My concern is purely the interaction model with the per-tool enable/disable that recently landed (#463 Web UI, #447, REST/CLI SetToolEnabled). applyConfigToolFilter writes config intent into the same ToolApprovalRecord.Disabled BBolt flag those paths own, on every applyDifferentialToolUpdate (i.e. every reconnect). Concretely this means:

  • There's no durable provenanceToolApprovalRecord has no source field, so after the first write a config-disabled tool is indistinguishable from a user-disabled one. updatedBy="config" is dropped.
  • A tool the user manually disabled in the UI that's in enabled_tools gets silently re-enabled on every reconnectTestApplyConfigToolFilter_EnabledTools_ReEnablesTool pins this as intended, but that's the behavior I'd push back on.
  • It emits a tool_disabled activity event on every reconnect, polluting the audit trail.
  • A config-denied tool keeps its pending/changed quarantine status, so upstream inspect/approve still invites the user to approve a tool config will keep hidden.

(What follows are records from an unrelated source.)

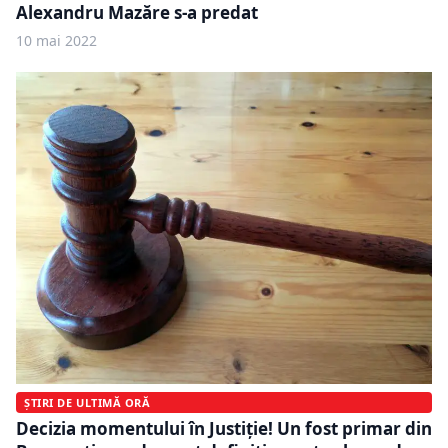
Alexandru Mazăre s-a predat
10 mai 2022
ȘTIRI DE ULTIMĂ ORĂ
Decizia momentului în Justiție! Un fost primar din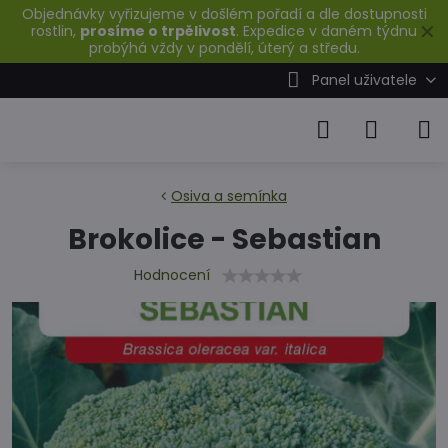
Objednávky vyřizujeme v došlém pořadí a dle dostupnosti
✕
rostlin,
prosíme o trpělivost
. Expedice v daném týdnu
probýhá vždy v pondělí, úterý a středu.
Panel uživatele
Osiva a semínka
Brokolice - Sebastian
Hodnocení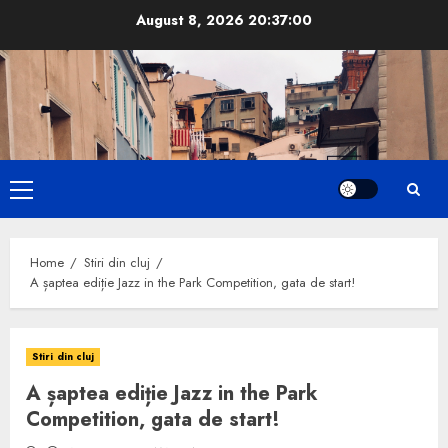
Skip
August 8, 2026
20:37:01
to
content
Primary
Menu
Home
Stiri din cluj
A șaptea ediție Jazz in the Park Competition, gata de start!
Stiri din cluj
A șaptea ediție Jazz in the Park
Competition, gata de start!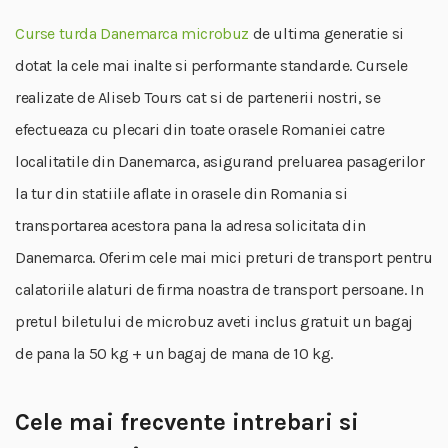
Curse turda Danemarca microbuz
de ultima generatie si
dotat la cele mai inalte si performante standarde. Cursele
realizate de Aliseb Tours cat si de partenerii nostri, se
efectueaza cu plecari din toate orasele Romaniei catre
localitatile din Danemarca, asigurand preluarea pasagerilor
la tur din statiile aflate in orasele din Romania si
transportarea acestora pana la adresa solicitata din
Danemarca. Oferim cele mai mici preturi de transport pentru
calatoriile alaturi de firma noastra de transport persoane. In
pretul biletului de microbuz aveti inclus gratuit un bagaj
de pana la 50 kg + un bagaj de mana de 10 kg.
Cele mai frecvente intrebari si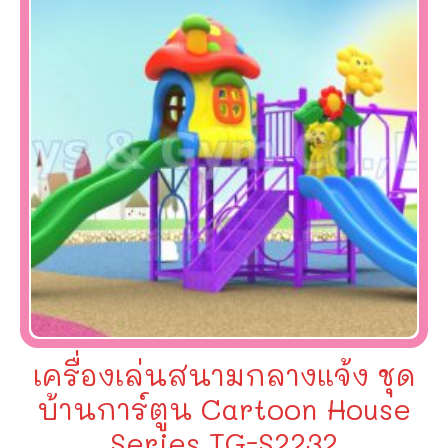
เครื่องเล่นสนามกลางแจ้ง ชุด
บ้านการ์ตูน Cartoon House
Series TG-S2232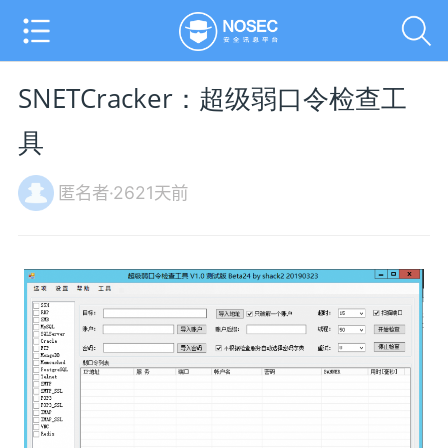
SNETCracker：超级弱口令检查工
具
匿名者·2621天前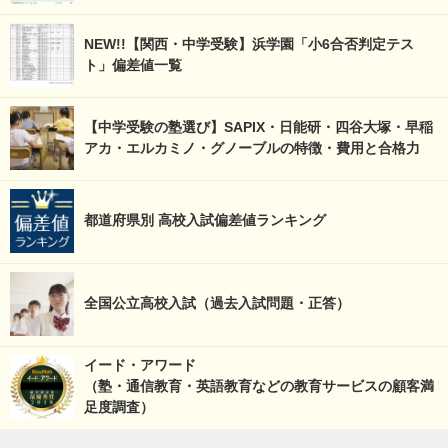
NEW!!【関西・中学受験】浜学園「小6合否判定テス
ト」偏差値一覧
【中学受験の塾選び】SAPIX・日能研・四谷大塚・早稲
アカ・エルカミノ・グノーブルの特徴・費用と合格力
都道府県別 高校入試偏差値ランキング
全国公立高校入試（過去入試問題・正答）
イード・アワード
（塾・通信教育・英語教育などの教育サービスの顧客満
足度調査）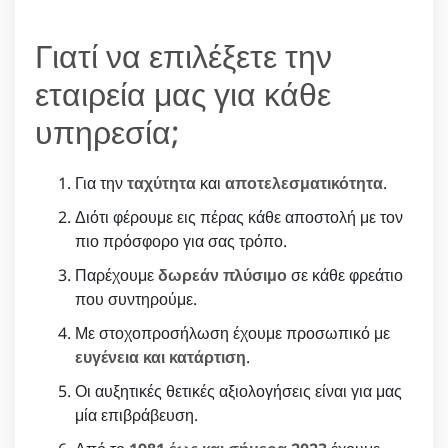
Γιατί να επιλέξετε την
εταιρεία μας για κάθε
υπηρεσία;
Για την
ταχύτητα
και
αποτελεσματικότητα
.
Διότι φέρουμε εις πέρας κάθε αποστολή με τον
πιο πρόσφορο για σας τρόπο.
Παρέχουμε
δωρεάν πλύσιμο
σε κάθε φρεάτιο
που συντηρούμε.
Με στοχοπροσήλωση έχουμε προσωπικό με
ευγένεια και κατάρτιση
.
Οι αυξητικές θετικές αξιολογήσεις είναι για μας
μία επιβράβευση.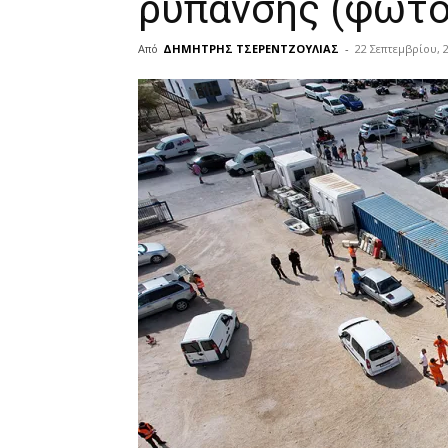
ρύπανσης (φωτό
Από
ΔΗΜΗΤΡΗΣ ΤΣΕΡΕΝΤΖΟΥΛΙΑΣ
-
22 Σεπτεμβρίου, 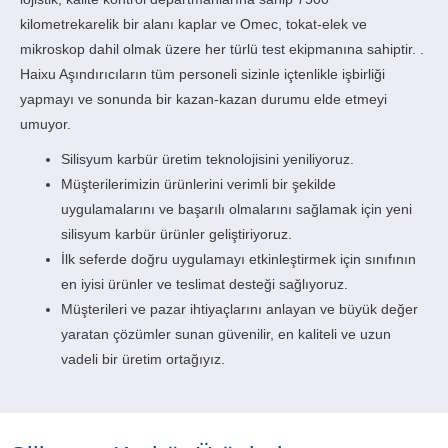
kilometrekarelik bir alanı kaplar ve Omec, tokat-elek ve
mikroskop dahil olmak üzere her türlü test ekipmanına sahiptir. .
Haixu Aşındırıcıların tüm personeli sizinle içtenlikle işbirliği
yapmayı ve sonunda bir kazan-kazan durumu elde etmeyi
umuyor.
Silisyum karbür üretim teknolojisini yeniliyoruz.
Müşterilerimizin ürünlerini verimli bir şekilde
uygulamalarını ve başarılı olmalarını sağlamak için yeni
silisyum karbür ürünler geliştiriyoruz.
İlk seferde doğru uygulamayı etkinleştirmek için sınıfının
en iyisi ürünler ve teslimat desteği sağlıyoruz.
Müşterileri ve pazar ihtiyaçlarını anlayan ve büyük değer
yaratan çözümler sunan güvenilir, en kaliteli ve uzun
vadeli bir üretim ortağıyız.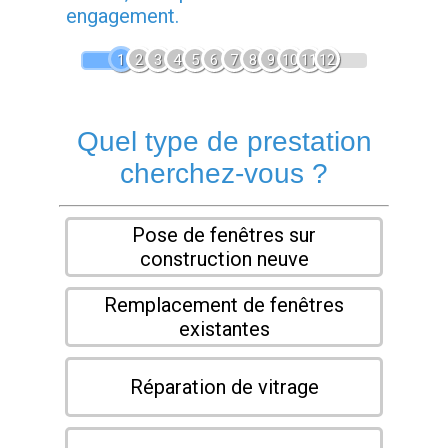
engagement.
1
2
3
4
5
6
7
8
9
10
11
12
Quel type de prestation
cherchez-vous ?
Pose de fenêtres sur
construction neuve
Remplacement de fenêtres
existantes
Réparation de vitrage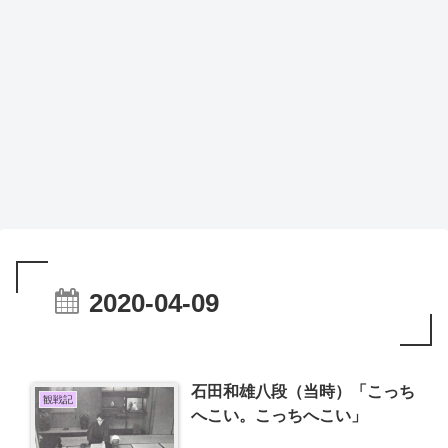
2020-04-09
石田和雄八段（当時）「こっち
観戦記
へこい。こっちへこい」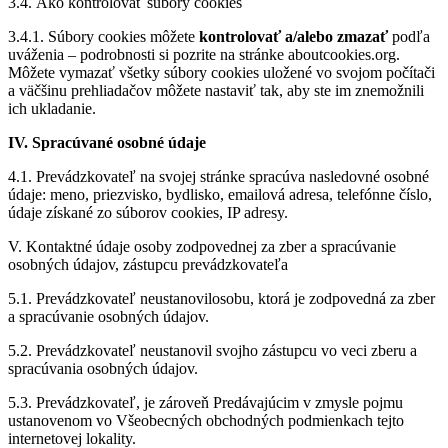
3.4. Ako kontrolovať súbory cookies
3.4.1. Súbory cookies môžete
kontrolovať a/alebo zmazať
podľa
uváženia – podrobnosti si pozrite na stránke aboutcookies.org.
Môžete vymazať všetky súbory cookies uložené vo svojom počítači
a väčšinu prehliadačov môžete nastaviť tak, aby ste im znemožnili
ich ukladanie.
IV. Spracúvané osobné údaje
4.1. Prevádzkovateľ na svojej stránke spracúva nasledovné osobné
údaje: meno, priezvisko, bydlisko, emailová adresa, telefónne číslo,
údaje získané zo súborov cookies, IP adresy.
V. Kontaktné údaje osoby zodpovednej za zber a spracúvanie
osobných údajov, zástupcu prevádzkovateľa
5.1. Prevádzkovateľ neustanovilosobu, ktorá je zodpovedná za zber
a spracúvanie osobných údajov.
5.2. Prevádzkovateľ neustanovil svojho zástupcu vo veci zberu a
spracúvania osobných údajov.
5.3. Prevádzko­vateľ, je zároveň Predávajúcim v zmysle pojmu
ustanovenom vo Všeobecných obchodných podmienkach tejto
internetovej lokality.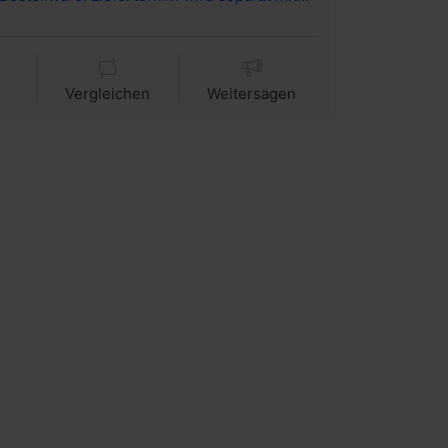
Vergleichen
Weitersagen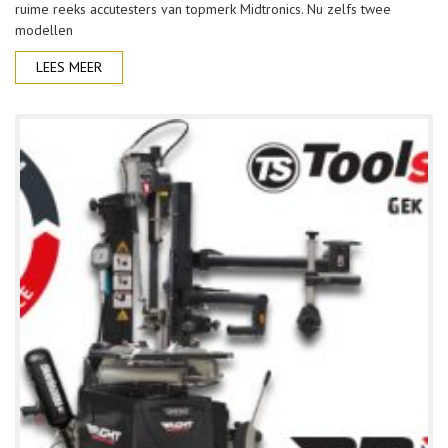
ruime reeks accutesters van topmerk Midtronics. Nu zelfs twee
modellen
LEES MEER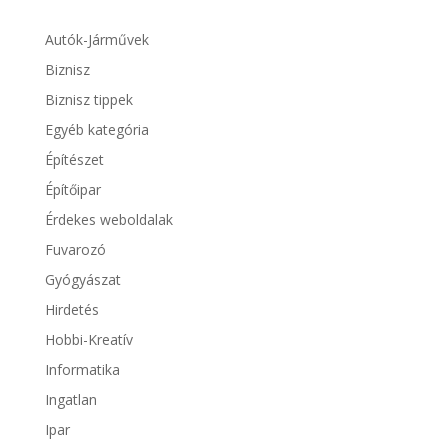
Autók-Járművek
Biznisz
Biznisz tippek
Egyéb kategória
Építészet
Építőipar
Érdekes weboldalak
Fuvarozó
Gyógyászat
Hirdetés
Hobbi-Kreatív
Informatika
Ingatlan
Ipar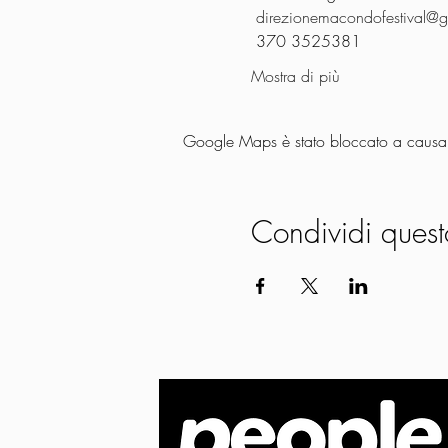
direzionemacondofestival@
 370 3525381
Mostra di più
Google Maps è stato bloccato a causa de
Condividi quest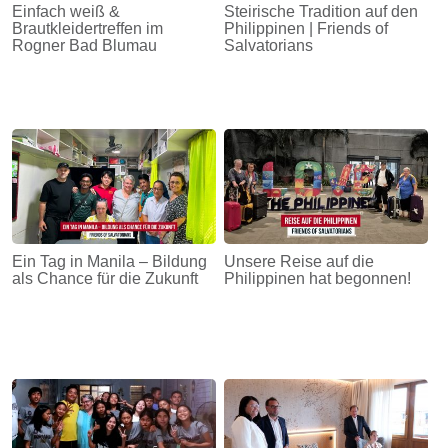
Einfach weiß &
Steirische Tradition auf den
Brautkleidertreffen im
Philippinen | Friends of
Rogner Bad Blumau
Salvatorians
Ein Tag in Manila – Bildung
Unsere Reise auf die
als Chance für die Zukunft
Philippinen hat begonnen!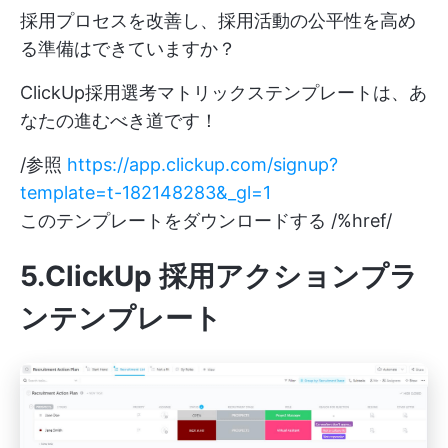
採用プロセスを改善し、採用活動の公平性を高め
る準備はできていますか？
ClickUp採用選考マトリックステンプレートは、あ
なたの進むべき道です！
/参照
https://app.clickup.com/signup?
template=t-182148283&_gl=1
このテンプレートをダウンロードする /%href/
5.ClickUp 採用アクションプラ
ンテンプレート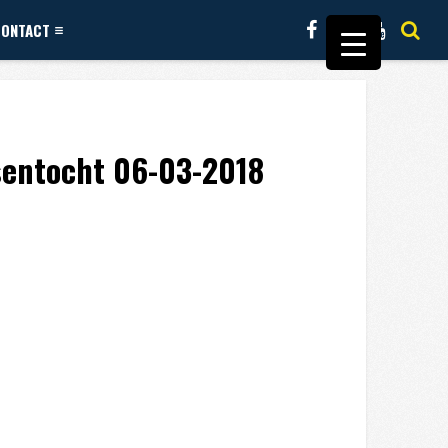
CONTACT
ssentocht 06-03-2018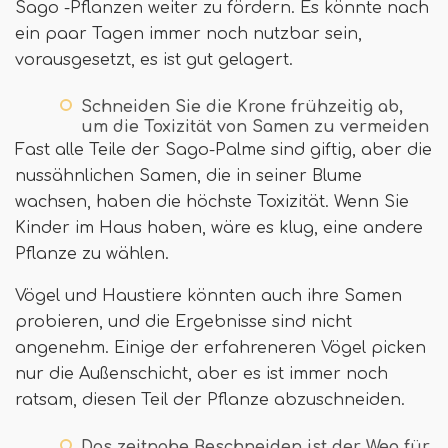
Sago -Pflanzen weiter zu fördern. Es könnte nach
ein paar Tagen immer noch nutzbar sein,
vorausgesetzt, es ist gut gelagert.
Schneiden Sie die Krone frühzeitig ab,
um die Toxizität von Samen zu vermeiden
Fast alle Teile der Sago-Palme sind giftig, aber die
nussähnlichen Samen, die in seiner Blume
wachsen, haben die höchste Toxizität. Wenn Sie
Kinder im Haus haben, wäre es klug, eine andere
Pflanze zu wählen.
Vögel und Haustiere könnten auch ihre Samen
probieren, und die Ergebnisse sind nicht
angenehm. Einige der erfahreneren Vögel picken
nur die Außenschicht, aber es ist immer noch
ratsam, diesen Teil der Pflanze abzuschneiden.
Das zeitnahe Beschneiden ist der Weg für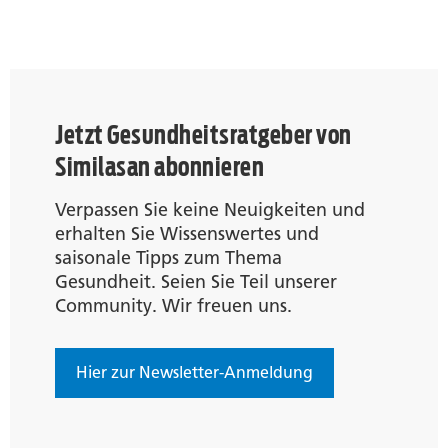
Jetzt Gesundheitsratgeber von
Similasan abonnieren
Verpassen Sie keine Neuigkeiten und
erhalten Sie Wissenswertes und
saisonale Tipps zum Thema
Gesundheit. Seien Sie Teil unserer
Community. Wir freuen uns.
Hier zur Newsletter-Anmeldung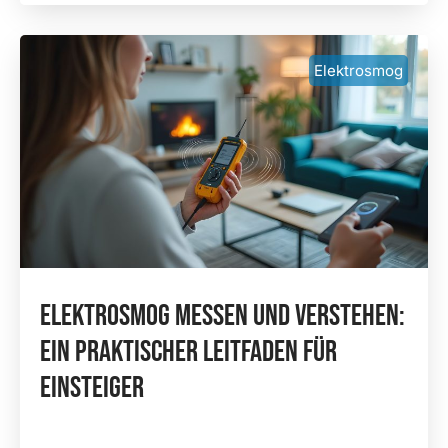
Elektrosmog
Elektrosmog Messen Und Verstehen:
Ein Praktischer Leitfaden Für
Einsteiger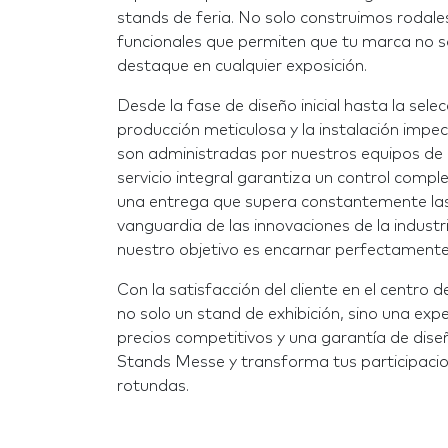
stands de feria. No solo construimos rodal
funcionales que permiten que tu marca no so
destaque en cualquier exposición.
Desde la fase de diseño inicial hasta la selec
producción meticulosa y la instalación impeca
son administradas por nuestros equipos de 
servicio integral garantiza un control compl
una entrega que supera constantemente las
vanguardia de las innovaciones de la industr
nuestro objetivo es encarnar perfectamente 
Con la satisfacción del cliente en el centr
no solo un stand de exhibición, sino una exp
precios competitivos y una garantía de diseñ
Stands Messe y transforma tus participacion
rotundas.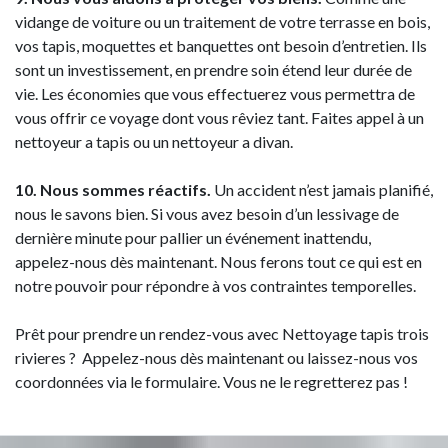
vidange de voiture ou un traitement de votre terrasse en bois,
vos tapis, moquettes et banquettes ont besoin d’entretien. Ils
sont un investissement, en prendre soin étend leur durée de
vie. Les économies que vous effectuerez vous permettra de
vous offrir ce voyage dont vous rêviez tant. Faites appel à un
nettoyeur a tapis ou un nettoyeur a divan.
10. Nous sommes réactifs.
Un accident n’est jamais planifié,
nous le savons bien. Si vous avez besoin d’un lessivage de
dernière minute pour pallier un événement inattendu,
appelez-nous dès maintenant. Nous ferons tout ce qui est en
notre pouvoir pour répondre à vos contraintes temporelles.
Prêt pour prendre un rendez-vous avec Nettoyage tapis trois
rivieres ? Appelez-nous dès maintenant ou laissez-nous vos
coordonnées via le formulaire. Vous ne le regretterez pas !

Definition I'd like us to agree on

For me, config-based filtering should mean hard-off for unwanted tools, and for that to be solid it has to be transparent, predictable, and surfaced in the UI and CLI — never a silent toggle that snaps back. Precisely:

  • Effective visibility = configAllows(tool) AND userEnabled(tool). Config can only restrict further; it can never force a tool back on against the user.
  • A tool denied by config (in disabled_tools, or absent from a non-empty enabled_tools allowlist) is HARD OFF.
  • Config-denied tools are shown in the Web UI and CLI as locked + badged ("disabled by mcp_config.json") — toggle is read-only, and the server rejects an override attempt from a stale client.
  • A config-denied tool that is also pending/changed in quarantine shows the config lock, not an "approve me" affordance.
  • Config-allowed tools remain normally user-toggleable.

Spec use cases

  1. disabled_tools: ["delete_repo"]delete_repo HARD OFF, UI shows it locked+badged, upstream inspect shows SOURCE=config. User cannot enable it.
  2. enabled_tools: ["list_issues"], server also exposes create_issuecreate_issue is HARD OFF (implicit deny), locked+badged. list_issues is a normal toggle the user may still disable.
  3. User disables list_issues (in enabled_tools) via the UI → it stays disabled across reconnects; config does not re-enable it.
  4. Operator has an allowlist set and the upstream server adds new tools → new tools are denied by default, no manual action needed.
  5. A pending tool that's also config-denied → shown as config-locked, not surfaced for approval.

Implementation-wise this means config should override the stored DB enable state at evaluation time rather than overwriting it: evaluate the config layer in isToolCallable (the single chokepoint that already covers all enforcement paths + code_execution), keep record.Disabled exclusively user-owned, expose a derived config_managed field on the tools API so the UI/CLI can lock+badge, and stop emitting per-reconnect audit events.

Does this definition work for you? If we're aligned on it, I'm happy to pair on this PR and convert the current behavior to override the DB option after config read along these lines — the config fields + mutual-exclusion validation you've already written are solid and stay as-is.